CAQ’s school governance plan respects English community’s rights


 3 May 2018

This text was originally published on May 2nd by Jean-François Roberge, MNA for Chambly and the CAQ spokesperson for education

The original text can be found at the following link.

A few weeks ago, the Coalition Avenir Québec unveiled a comprehensive policy on the important issue of the governance of the education system in Quebec.

For the CAQ, education must be a top priority. We must have a school system in Quebec that is modern and efficient and meets and even exceeds expectations. We must offer our young people the best possible education framework and curriculum to ensure their success and their fulfillment now and in the future. At the same time, the system must be flexible and caring enough to address the special needs of children with disabilities and learning difficulties.

We are aware that the CAQ’s proposal to abolish school boards and elections of trustees has caused some concern within Quebec’s English-speaking community. Some even raised the spectre of a CAQ wanting to eradicate the English education system as a consequence of our proposal to abolish school boards. Nothing is further from the truth. The anglophone community should be very wary of fear-mongering by Philippe Couillard’s Quebec Liberal Party on this issue.

School boards have become, over the years, like many mini-governments within the government. Our goal will be to modernize this system by transforming these outdated structures into service centres for schools, organizations whose mission is to support schools rather than run them remotely.

We have the responsibility to give way to the dynamism of teachers, professionals, support staff and principals, and provide a stimulating educational environment conducive to the utmost development of every child in Quebec.

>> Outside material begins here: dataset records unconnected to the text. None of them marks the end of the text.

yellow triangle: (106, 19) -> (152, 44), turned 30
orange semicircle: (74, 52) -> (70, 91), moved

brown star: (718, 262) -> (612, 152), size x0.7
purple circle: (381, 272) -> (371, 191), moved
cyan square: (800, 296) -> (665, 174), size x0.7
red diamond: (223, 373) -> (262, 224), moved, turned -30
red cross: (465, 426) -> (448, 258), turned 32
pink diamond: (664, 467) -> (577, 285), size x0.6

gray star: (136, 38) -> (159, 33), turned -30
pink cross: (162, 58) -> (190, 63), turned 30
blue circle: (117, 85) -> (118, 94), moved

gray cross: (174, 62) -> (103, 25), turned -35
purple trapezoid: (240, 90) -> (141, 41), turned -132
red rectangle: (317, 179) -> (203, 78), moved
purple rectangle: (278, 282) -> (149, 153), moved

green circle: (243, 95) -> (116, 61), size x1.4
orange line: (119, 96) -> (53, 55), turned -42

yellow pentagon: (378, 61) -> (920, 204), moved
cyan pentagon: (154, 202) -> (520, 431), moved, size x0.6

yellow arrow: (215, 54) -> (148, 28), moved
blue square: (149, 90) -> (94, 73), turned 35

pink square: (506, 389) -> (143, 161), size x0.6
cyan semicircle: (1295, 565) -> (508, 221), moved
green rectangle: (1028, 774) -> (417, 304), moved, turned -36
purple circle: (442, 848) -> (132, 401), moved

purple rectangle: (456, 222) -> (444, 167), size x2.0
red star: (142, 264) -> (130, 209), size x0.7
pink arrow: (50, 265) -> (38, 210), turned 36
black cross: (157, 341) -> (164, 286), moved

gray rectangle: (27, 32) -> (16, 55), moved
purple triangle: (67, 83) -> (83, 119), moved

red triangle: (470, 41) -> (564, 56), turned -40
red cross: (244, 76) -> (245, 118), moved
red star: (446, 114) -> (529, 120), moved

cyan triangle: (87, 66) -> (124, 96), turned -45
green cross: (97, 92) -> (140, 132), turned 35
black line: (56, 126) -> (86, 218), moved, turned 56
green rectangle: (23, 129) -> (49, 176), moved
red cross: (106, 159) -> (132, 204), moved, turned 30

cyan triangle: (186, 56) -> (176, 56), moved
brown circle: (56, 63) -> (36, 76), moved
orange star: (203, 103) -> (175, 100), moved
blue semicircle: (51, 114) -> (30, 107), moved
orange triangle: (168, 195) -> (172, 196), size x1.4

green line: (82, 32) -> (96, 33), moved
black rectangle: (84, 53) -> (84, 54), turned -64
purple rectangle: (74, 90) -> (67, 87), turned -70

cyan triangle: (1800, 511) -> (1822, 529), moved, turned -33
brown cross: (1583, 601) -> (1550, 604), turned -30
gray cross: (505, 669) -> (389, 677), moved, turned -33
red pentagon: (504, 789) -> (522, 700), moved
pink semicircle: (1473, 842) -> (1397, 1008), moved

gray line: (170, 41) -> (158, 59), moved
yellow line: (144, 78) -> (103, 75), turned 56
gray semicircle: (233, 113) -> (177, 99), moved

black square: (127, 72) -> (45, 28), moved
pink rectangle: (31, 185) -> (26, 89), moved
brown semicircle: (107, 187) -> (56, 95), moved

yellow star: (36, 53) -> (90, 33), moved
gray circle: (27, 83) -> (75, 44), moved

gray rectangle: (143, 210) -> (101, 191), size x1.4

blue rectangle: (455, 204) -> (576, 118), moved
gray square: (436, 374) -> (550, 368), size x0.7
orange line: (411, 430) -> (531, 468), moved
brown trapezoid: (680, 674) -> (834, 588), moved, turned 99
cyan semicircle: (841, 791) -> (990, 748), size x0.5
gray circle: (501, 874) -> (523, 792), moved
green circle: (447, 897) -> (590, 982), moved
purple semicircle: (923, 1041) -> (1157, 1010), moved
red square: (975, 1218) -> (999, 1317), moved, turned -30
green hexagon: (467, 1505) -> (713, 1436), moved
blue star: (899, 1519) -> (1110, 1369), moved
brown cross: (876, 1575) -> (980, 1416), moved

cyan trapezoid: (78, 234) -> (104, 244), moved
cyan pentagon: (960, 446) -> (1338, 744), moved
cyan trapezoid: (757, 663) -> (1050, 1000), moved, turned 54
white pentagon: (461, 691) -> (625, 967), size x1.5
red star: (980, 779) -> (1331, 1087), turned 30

School boards have become obstacles to achieving these goals and it is time to address this problem.

The nine anglophone school boards will be transformed into less expensive centres whose mission will be to provide administrative services and help with the management of schools. The empowerment of governing boards in each and every school (conseils d’établissement in French) will ensure that the English-speaking community remains in total control of its education system.

The transformation that we want to achieve will generate a major change of mission for the various levels of governance of the network. This approach will also mean the end of school board elections, which are very costly and without democratic legitimacy due to their anemic participation rate. In fact, less than 17 per cent voters from the anglophone community participated in the 2014 election.

Several validations and accountabilities currently handled by the school boards or the Ministry of Education will be streamlined. As a result of our approach, school management, both English and French, will gain in autonomy. Also, by entrusting more powers to the governing boards, the decisions that concern the school will be directly in the hands of those who work there and those who make the heart of its neighbourhood beat.

I repeat: the CAQ’s proposal clearly states that parents belonging to the English-language community will retain in this new model their right of management and control over the educational institutions where their children are educated. This will not change and indeed, our approach will enhance the quantity and quality of services provided to the schools and their occupants.

I invite you to read the other proposals of the CAQ regarding education. We believe strongly in the value of education to enrich Quebecers and provide them with the knowledge they need to make our place in today’s world.